Childs Park community lab officially opens


ST. PETERSBURG — Childs Park Recreation and Fitness Center at 4301 13th Ave. S., was abuzz Feb. 16 as it held a grand opening for its new computer lab. In partnership with City of St. Pete Parks and Recreation, the nonprofit DreamFaith Foundation provided brand new computers to the center as part of its Dream Big Initiative.

 In addition, the DreamFaith Foundation has partnered with the citywide program, St. Pete’s Promise, to kick off its new mentoring program at the center. The mentoring program for youngsters grades four through 12 runs Mon. through Fri., from 3:30 to 7 p.m. after school with adult mentors. The computer lab student hours at Childs Park After School Program also runs from 3:30 – 7 p.m.

The festive event included a raffle for such fun giveaways as Sony headphones and mp4 players, as Deonte Thompson, founder and executive director of the DreamFaith Foundation acted as emcee.

“A few years ago we met with then Mayor Foster at the time and we went in with one question: How can we help?” Thompson said to those on hand.

Thompson, a St. Pete native, explained that although the foundation saw the negative statistics that plagued the south St. Pete community at the time like rising school suspensions and an increasing incarceration rate, the DreamFaith board members—which are almost all from South St. Pete—wanted to focus on a way to “build a bridge.”

“The answer that we got back from the mayor at the time was simple: Focus on the youth,” Thompson said. “Focusing on the next generation—grades four all the way up to 12th—to make sure that when they graduate from high school that they’re equipped to handle the world.”

When Thompson and his fellow board members left that meeting, they didn’t have a crystalized plan, but they had a desire and passion to give back to the community. Amidst that passion and determination the Dream Big Initiative was born.

“It’s about empowerment, it’s about hope, it’s about technology,” Thompson said, describing the DBI.

Thompson added that since we now live in a global economy, young career seekers will have to compete against people from all over the world for jobs, namely in the technological fields. Since he believes that science, technology, engineering and mathematics all figure prominently in the jobs of the future, he wanted to provide young people and adults with easy access to computers.

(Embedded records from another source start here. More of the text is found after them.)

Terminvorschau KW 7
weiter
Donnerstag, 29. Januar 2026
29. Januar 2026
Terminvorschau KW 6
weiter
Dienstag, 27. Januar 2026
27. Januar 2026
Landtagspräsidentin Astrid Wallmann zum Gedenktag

“That’s how the whole computer lab concept came about,” he said.

Access to hope was another key component of the DBI, Thompson said. That’s how the mentoring program came about.

“The goal is for every kid who wants a mentor, they have access to one and they get a mentor,” Thompson declared.

Thomas “Jet” Jackson, who has worked for the city for more than 50 years and recently had a building named after him, offered copious thanks to the foundation for its efforts.

“I want to thank the Dreamfaith Foundation for giving back to the community,” Jackson said. “There is hope and there is help, and you’ve given that help.”

Councilman Wengay Newton recalled some of the rough times he had as a youth growing up in a single-parent household, and encouraged the young people on hand to grasp any opportunities for a bright, productive future and take advantage of available resources.

“We don’t know which one of you guys are going to end up being the next president,” Newton stated, “or the next senator, or the next congressman, or the next mayor, or the next councilman, the next police officer, the next firefighter, the next park and rec manager. No one knows. But we have got to make sure we give you guys every opportunity—not a guarantee, not an entitlement—it’s an opportunity. And opportunities are what you make of them.”

Nikki Gaskin-Capehart, director of Urban Affairs at the city, praised the foundation’s new contribution to Childs Park.

“We are so grateful to you and your vision for stepping up and doing something,” she said. “We want to make sure that we support you as you support these children and these students, and anything that we can continue to do as a community. Let’s wrap ourselves around them!”

Gaskin-Capehart stressed the importance of mentors in young people’s lives and noted the positive impact that professional African-American women had on her when she was growing up.

“I just want you to know that there are opportunities for you and there are people who care about you,” she pointed out, “and just because you don’t have it necessarily in your household doesn’t mean that it’s not out there for you to get.”

Addressing the members of the community at the center directly, Thompson said: “Why are we all here? It is simply because you matter. We are here for you, and we want to be available for you.”